To conclude our Islay-themed week, we’re delighted to announce that the next batch of bottlings from Speciality Drinks Ltd’s Elements of Islay series will be available next month. The spring 2015 releases number five, including a first for the range: an Oc.
For those unfamiliar with Elements, each bottling is named with a code indicating the distillery, with few other clues as to the contents. Every batch is signed by a whisky legend, and this time we have not one but two! The Oc and Pl are signed by former Bruichladdich CEO Mark Reynier and the others by one of the founding fathers of whisky retailing in England, John ‘Jack’ Milroy.
I was given a sneak preview; here’s what I thought:
The fifth Bw is a vatting of spirit distilled in 1995 and 1996 at the oldest licensed distillery on the island.
Nose: Combination of smoke and citrus notes, with sour lemon and juicy orange.
Palate: Light at first, then the peat slowly builds. The citrus element from the nose becomes greener and more lime-like.
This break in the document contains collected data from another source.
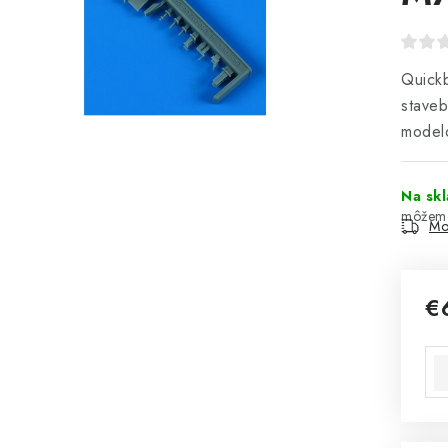
Quick
stave
modelo
Na sk
Mo
€
Jed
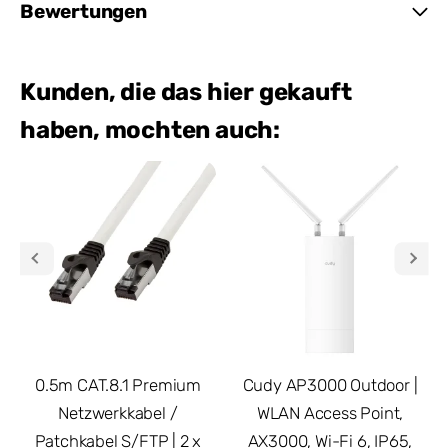
Bewertungen
Kunden, die das hier gekauft
haben, mochten auch:
0.5m CAT.8.1 Premium
Cudy AP3000 Outdoor |
Netzwerkkabel /
WLAN Access Point,
Patchkabel S/FTP | 2 x
AX3000, Wi-Fi 6, IP65,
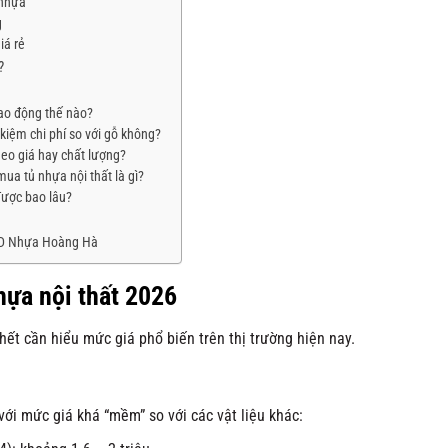
 nhựa
g
iá rẻ
?
ao động thế nào?
kiệm chi phí so với gỗ không?
eo giá hay chất lượng?
mua tủ nhựa nội thất là gì?
ược bao lâu?
KD Nhựa Hoàng Hà
hựa nội thất 2026
 hết cần hiểu mức giá phổ biến trên thị trường hiện nay.
 với mức giá khá “mềm” so với các vật liệu khác:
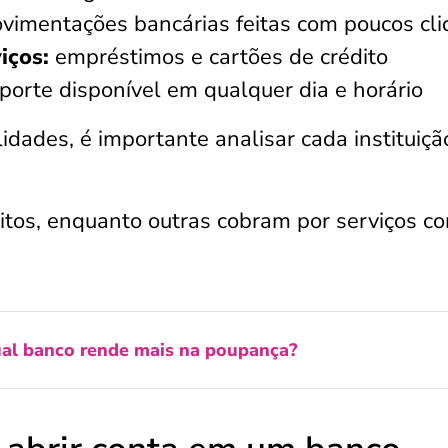
imentações bancárias feitas com poucos cli
iços:
empréstimos e cartões de crédito
porte disponível em qualquer dia e horário
dades, é importante analisar cada instituiçã
tos, enquanto outras cobram por serviços c
al banco rende mais na poupança?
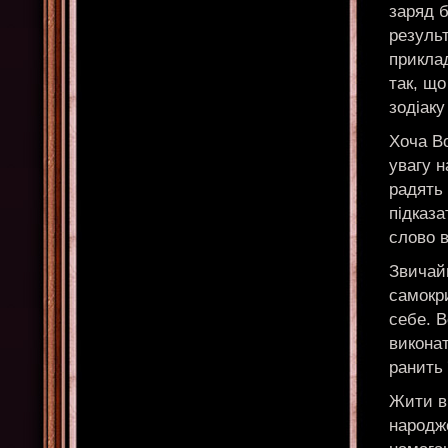
заряд 
резуль
прикла
так, що
зодіаку
Хоча В
увагу н
радять
підказа
слово 
Звичайн
самокр
себе. 
викона
ранить 
Жити в 
народже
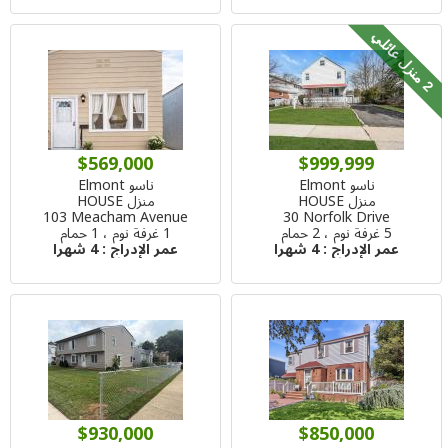
م
ن
ز
ل
ع
ا
ئ
ل
2
ي
$569,000
$999,999
ناسو Elmont
ناسو Elmont
منزل HOUSE
منزل HOUSE
103 Meacham Avenue
30 Norfolk Drive
5 غرفة نوم ، 2 حمام
1 غرفة نوم ، 1 حمام
عمر الإدراج :
4 شهرا
عمر الإدراج :
4 شهرا
$930,000
$850,000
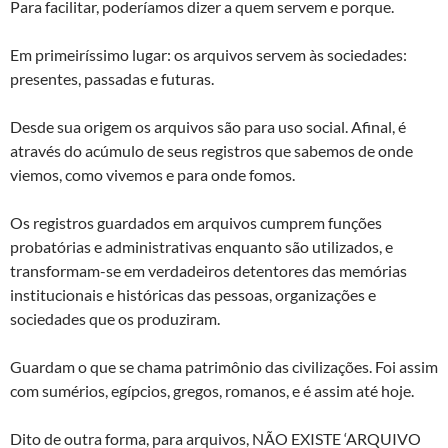
Para facilitar, poderíamos dizer a quem servem e porque.
Em primeiríssimo lugar: os arquivos servem às sociedades:
presentes, passadas e futuras.
Desde sua origem os arquivos são para uso social. Afinal, é
através do acúmulo de seus registros que sabemos de onde
viemos, como vivemos e para onde fomos.
Os registros guardados em arquivos cumprem funções
probatórias e administrativas enquanto são utilizados, e
transformam-se em verdadeiros detentores das memórias
institucionais e históricas das pessoas, organizações e
sociedades que os produziram.
Guardam o que se chama patrimônio das civilizações. Foi assim
com sumérios, egípcios, gregos, romanos, e é assim até hoje.
Dito de outra forma, para arquivos, NÃO EXISTE ‘ARQUIVO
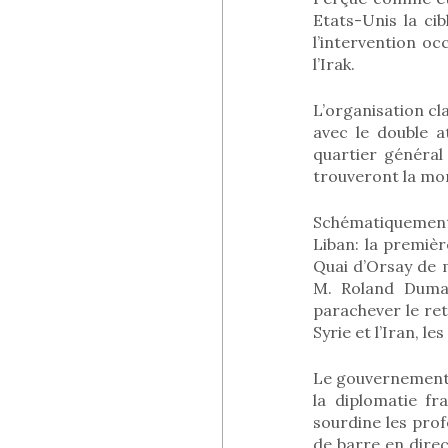
Etats-Unis la ci
l’intervention o
l’Irak.
L’organisation cl
avec le double a
quartier général
trouveront la mor
Schématiquement,
Liban: la premiè
Quai d’Orsay de m
M. Roland Dumas
parachever le ret
Syrie et l’Iran, 
Le gouvernement 
la diplomatie f
sourdine les pro
de barre en direc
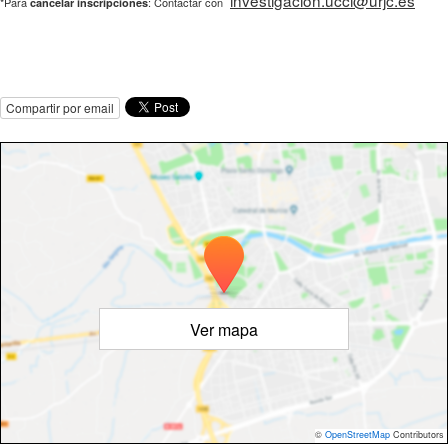
investigacion.ucci@urjc.es
*Para
: Contactar con
cancelar inscripciones
Compartir por email
Ver mapa
©
OpenStreetMap
Contributors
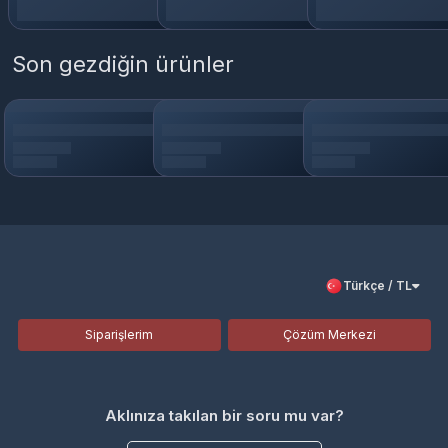
Son gezdiğin ürünler
Türkçe / TL
Siparişlerim
Çözüm Merkezi
Aklınıza takılan bir soru mu var?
Finish: Medium to long, the peat slowly dissipates to leave a refreshing dryness at the very end.
Comment: A solid Bw. There’s a good, but not overpowering, level of smoke all the way through. Very similar in style to Bw4, but slightly less fruity.
Lg makes a welcome return, 18 months after the fourth batch. The distillery is known for its meaty style, so let’s see how this one fares:
Nose: An unexpected flinty minerality, backed up by smoke, ash and tar.
Palate: Creamy in texture and warming in nature. Poached pear manages to fight its way through the ash and tar.
Finish: Drying yet with a refreshing sensation reminiscent of menthol left at the roof of the mouth.
Comment: This has an earthier style that I normally associate with Ireland. It’s intense in its smokiness, but with elegance that will appeal to both Islay fans and those who want an introduction to the island.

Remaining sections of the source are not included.